Adenosine triphosphate (ATP)-sensitive potassium (KATP) channels in pancreatic β-cells play a crucial role in insulin secretion and glucose homeostasis. These channels are composed of two subunits: a pore-forming subunit (Kir6.2) and a regulatory subunit (sulphonylurea receptor-1). Recent studies identified large number of gain of function mutations in the regulatory subunit of the channel which cause neonatal diabetes. Majority of mutations cause neonatal diabetes alone, however some lead to a severe form of neonatal diabetes with associated neurological complications. This review focuses on the functional effects of these mutations as well as the implications for treatment.

INTRODUCTION

Neonatal diabetes mellitus (NDM) is a form of diabetes that is diagnosed under the age of 6 months. The most common causes of neonatal diabetes are activating mutations in the adenosine triphosphate (ATP)-sensitive potassium (KATP) channel. This review discusses functional effects and therapy implications of NDM mutations in the regulatory subunit of the KATP channel-sulphonylurea receptor-1 (SUR1).

NEONATAL DIABETES

Neonatal diabetes mellitus (NDM) is defined as hyperglycemia that presents within the first 6 months of life. It is a rare disorder that can be either permanent throughout life (permanent NDM, PNDM) or transient (transient NDM, TNDM), with a period of remission.

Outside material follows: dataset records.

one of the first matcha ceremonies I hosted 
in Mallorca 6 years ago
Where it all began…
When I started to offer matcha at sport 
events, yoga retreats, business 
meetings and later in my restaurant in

TNDM accounts approximately for 50% cases of neonatal diabetes (ND) and affects approximately one in 100,000 live births. The majority (about 80%) of cases of TNDM are caused by abnormalities of an imprinted locus on chromosome 6q24 that results in the overexpression of a paternally expressed gene [1]. Most of remaining cases are caused by mutations in either KCNJ11 or ABCC8 genes that encode the ATP-sensitive potassium (KATP) channel respectively [2]. The precise mechanism of TNDM is unknown; it has been proposed that it could be due to either a reduced insulin requirement at the time of remission or because of some compensation effects at the level of the β-cell, pancreas, or whole body [3].

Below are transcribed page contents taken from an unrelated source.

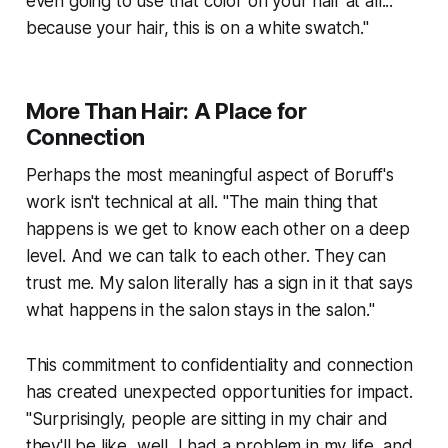
even going to use that color on your hair at all...
because your hair, this is on a white swatch."
More Than Hair: A Place for
Connection
Perhaps the most meaningful aspect of Boruff's
work isn't technical at all. "The main thing that
happens is we get to know each other on a deep
level. And we can talk to each other. They can
trust me. My salon literally has a sign in it that says
what happens in the salon stays in the salon."
This commitment to confidentiality and connection
has created unexpected opportunities for impact.
"Surprisingly, people are sitting in my chair and
they'll be like, well, I had a problem in my life, and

PND may be either isolated or form part of a syndrome, such as Wolcott-Rallinson syndrome due to mutations in the EIF2AK3 gene, pancreatic agenesis due to mutations in IPF-1 gene and ND with cerebellar agenesis due to mutations in the PTF-1A gene [4]. The most common cause of isolated PNDM are mutations in the genes that encode insulin (INS) and the KATP channel (KCNJ11 and ABCC8).

THE β-CELL KATP CHANNEL

KATP channels act as metabolic sensors, coupling the metabolism of a cell to its membrane potential and electrical excitability. Their activity is primarily regulated by intracellular adenosine nucleotides, with ATP having an inhibitory and magnesium adenosine diphosphate (MgADP) or magnesium adenosine triphosphate (MgATP) a stimulatory effect on channel activity. KATP channels are expressed in many tissues including pancreas, skeletal and smooth muscle, and the brain. In these tissues, KATP channels play a multitude of physiological roles [5]; however, their physiological role has been best characterized in the pancreatic β-cell.

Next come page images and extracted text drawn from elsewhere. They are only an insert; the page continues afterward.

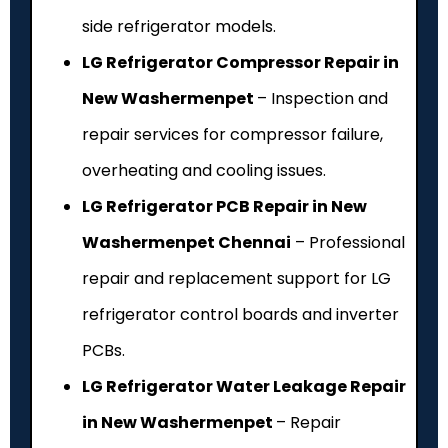
side refrigerator models.
LG Refrigerator Compressor Repair in
New Washermenpet
– Inspection and
repair services for compressor failure,
overheating and cooling issues.
LG Refrigerator PCB Repair in New
Washermenpet Chennai
– Professional
repair and replacement support for LG
refrigerator control boards and inverter
PCBs.
LG Refrigerator Water Leakage Repair
in New Washermenpet
– Repair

The β-cell KATP channel links glucose metabolism and insulin release [6]. At substimulatory glucose concentrations (Fig. 1A), KATP channels are open. Hence the cell membrane is hyperpolarised, voltage-gated calcium channels are closed and no insulin is released. When blood glucose concentration rises, glucose is transported into pancreatic β-cells and metabolised, thereby increasing the ratio of ATP:adenosine diphosphate (ADP) concentrations (Fig. 1B). This closes the KATP channel, produces a membrane depolarisation that opens voltage-gated calcium channels; resulting in influx of calcium into the β-cell which triggers insulin exocytosis.

Fig. 1

Stimulus-secretion coupling in pancreatic β-cells. (A) When extracellular glucose, and thus pancreatic β-cell metabolism, is low, adenosine triphosphate (ATP)-sensitive potassium (KATP) channels are open. As a result, the cell membrane is hyperpolarised. This keeps voltage-gated Ca2+ channels closed, so that Ca2+ influx remains low and no insulin is released. (B) When extracellular glucose concentration rises, glucose is taken up by the β-cell and metabolised. Metabolism generates ATP at the expense of magnesium adenosine diphosphate (MgADP), thereby closing KATP channels. This causes membrane depolarization, opening of voltage-gated Ca2+ channels, Ca2+ influx and insulin secretion.

Given the crucial role of the β-cell KATP channel in insulin secretion and glucose homeostasis, it is not surprising that mutations in this channel can lead to diseases of both hypoglycaemia and hyperglycaemia [7]. Loss of function mutations in KATP channels cause over-secretion of insulin and result in hyperinsulinaemia. Conversely, gain of function mutations cause undersecretion of insulin, hyperglycemia and result in ND.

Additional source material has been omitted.